En el marco de la presentación del último número de Ventana Indiscreta, dedicado a los villanos y otras formas del mal en el cine y la televisión, el guionista y cineasta Augusto Cabada compartió unas reflexiones acerca del impacto personal de la figura del villano en su vida, así como de las amplias posibilidades que esta serie de personajes permiten explorar. Revisa los clásicos de Universal, los gangsters y las nuevas concepciones que hallamos de este tipo de seres ficcionales.


Por Augusto Cabada ESPECIALES / VILLANOS

Siempre me gustaron los villanos, desde chico. Me atraían más sus trajes oscuros, sus bigotes, sus gestos misteriosos, temibles, a menudo sazonados por cierto sentido del humor. Los héroes, en comparación, me parecían más bien predecibles y aburridos; solo Batman y el Zorro lograban despertarme algún interés, porque sus capas negras y apariciones sorpresivas “al margen de la ley” los alejaban del diseño tradicional del héroe.


Al villano le estaba permitido todo; el bueno, en cambio, solo podía moverse dentro de estrechos límites que le imponía la moral de la historia.


Nunca fui un chico malo, ni me gustaban los chicos malos de mi entorno: los matones, los abusivos, los que se burlaban de los gansos o les quitaban sus propinas en el refrigerio. Pero en la ficción, la cosa era diferente: en las historias se puede disfrutar a fondo de aquellas cosas que nos repelen en la vida diaria. En ese sentido, la maldad siempre me resultó fascinante: atractiva a pesar del rechazo y el temor, seductora justamente porque me generaba rechazo o temor.


Los primeros personajes que me encandilaron en la literatura y el cine fueron seres monstruosos. La primera novela que le pedí a mi padre que me regalara fue Frankenstein de Mary Shelley, y quedé fascinado con el retrato de ese personaje. La criatura ensamblada con restos cadavéricos era físicamente monstruosa, pero no malvada: al contrario, exhibía una humanidad conmovedora, era sensible a la belleza y se mostraba, en general, bien intencionada. Los verdaderos villanos de esa novela, los monstruos morales, eran otros: el doctor Victor Frankenstein, científico enfermo de soberbia, con complejo de Dios, y el pueblo en su conjunto, tan intolerante y prejuicioso que condenaba a la criatura a la hoguera sin contemplar su triste origen. Aunque el monstruo fuera más una víctima que un villano, el tema del mal se hacía patente en esa ficción.

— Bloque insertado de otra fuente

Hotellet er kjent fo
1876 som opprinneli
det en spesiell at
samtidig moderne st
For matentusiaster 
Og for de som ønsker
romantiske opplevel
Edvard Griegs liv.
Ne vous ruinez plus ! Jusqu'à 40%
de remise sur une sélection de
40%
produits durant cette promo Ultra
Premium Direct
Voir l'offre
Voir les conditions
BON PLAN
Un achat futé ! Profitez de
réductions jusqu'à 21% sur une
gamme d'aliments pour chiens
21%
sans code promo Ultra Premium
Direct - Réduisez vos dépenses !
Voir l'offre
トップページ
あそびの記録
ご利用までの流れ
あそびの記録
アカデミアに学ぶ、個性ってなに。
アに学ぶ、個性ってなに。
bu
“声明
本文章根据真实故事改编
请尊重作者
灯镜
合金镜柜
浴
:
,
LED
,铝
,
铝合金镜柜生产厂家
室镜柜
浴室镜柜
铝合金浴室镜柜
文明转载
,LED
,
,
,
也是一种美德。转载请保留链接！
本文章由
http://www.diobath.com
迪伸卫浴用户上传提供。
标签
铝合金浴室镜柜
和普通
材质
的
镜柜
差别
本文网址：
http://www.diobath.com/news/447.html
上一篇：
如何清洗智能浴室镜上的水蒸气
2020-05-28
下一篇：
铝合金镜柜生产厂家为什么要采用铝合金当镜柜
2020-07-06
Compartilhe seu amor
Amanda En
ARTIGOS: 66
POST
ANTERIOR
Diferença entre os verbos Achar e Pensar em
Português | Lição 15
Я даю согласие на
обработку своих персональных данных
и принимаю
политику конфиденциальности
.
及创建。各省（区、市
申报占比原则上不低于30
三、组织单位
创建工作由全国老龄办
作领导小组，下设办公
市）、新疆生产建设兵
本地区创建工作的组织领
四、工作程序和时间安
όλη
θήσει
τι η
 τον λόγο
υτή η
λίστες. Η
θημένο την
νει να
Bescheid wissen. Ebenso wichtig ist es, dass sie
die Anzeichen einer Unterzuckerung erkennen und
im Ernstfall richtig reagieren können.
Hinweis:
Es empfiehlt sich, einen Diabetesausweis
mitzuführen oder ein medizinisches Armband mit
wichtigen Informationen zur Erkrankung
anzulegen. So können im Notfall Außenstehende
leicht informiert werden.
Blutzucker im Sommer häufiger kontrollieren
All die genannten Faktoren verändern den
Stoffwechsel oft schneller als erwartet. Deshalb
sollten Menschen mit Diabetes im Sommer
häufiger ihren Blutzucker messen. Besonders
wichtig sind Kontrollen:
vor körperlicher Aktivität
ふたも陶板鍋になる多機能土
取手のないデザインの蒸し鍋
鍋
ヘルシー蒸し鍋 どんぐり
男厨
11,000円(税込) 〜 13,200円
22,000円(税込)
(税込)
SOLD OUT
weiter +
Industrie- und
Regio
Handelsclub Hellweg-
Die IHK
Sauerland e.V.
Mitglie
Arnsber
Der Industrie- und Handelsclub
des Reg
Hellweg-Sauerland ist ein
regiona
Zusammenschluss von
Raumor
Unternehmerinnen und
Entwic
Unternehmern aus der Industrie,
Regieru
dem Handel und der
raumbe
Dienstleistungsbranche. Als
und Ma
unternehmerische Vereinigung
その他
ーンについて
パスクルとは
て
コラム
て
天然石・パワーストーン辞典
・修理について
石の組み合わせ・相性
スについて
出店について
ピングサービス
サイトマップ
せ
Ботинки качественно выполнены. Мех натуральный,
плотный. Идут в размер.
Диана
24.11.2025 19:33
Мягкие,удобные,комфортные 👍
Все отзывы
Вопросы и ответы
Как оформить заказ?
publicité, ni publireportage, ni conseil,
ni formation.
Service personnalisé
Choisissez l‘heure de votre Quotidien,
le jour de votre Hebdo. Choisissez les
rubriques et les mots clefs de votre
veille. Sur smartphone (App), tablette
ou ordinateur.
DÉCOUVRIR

Los monstruos de Universal fueron también hitos en mi infancia. Canal 4 programaba una noche a la semana, en su espacio “Cine Terror”, las grandes películas del ciclo de la productora americana: el Drácula de Todd Browning con Bela Lugosi, las películas de Frankenstein de James Whale con Boris Karloff, las cintas del Hombre Lobo, la Momia, el Hombre Invisible, etcétera. Carroña muy apetecible para mocosos voraces por el horror, la oscuridad y la imaginación desbocada.


Ya durante la adolescencia, y siempre gracias a la televisión, entré en contacto con un tipo diferente de villano, cuyo atractivo -a diferencia del de los monstruos terroríficos- pervive hasta hoy: los gangsters y los buscavidas, habitantes de un mundo más terrenal pero tanto o más sórdido. A diferencia de los monstruos de Universal, estos villanos de la Warner ofrecían una imagen más atractiva y ambigua: eran malos con carisma y un aura trágica, casi romántica, que casi los redimía en sus mortíferos finales. El Humphrey Bogart previo al estrellato y el dinámico y explosivo James Cagney fueron mis ídolos de entonces (sobre todo el segundo, mi actor favorito de toda la vida).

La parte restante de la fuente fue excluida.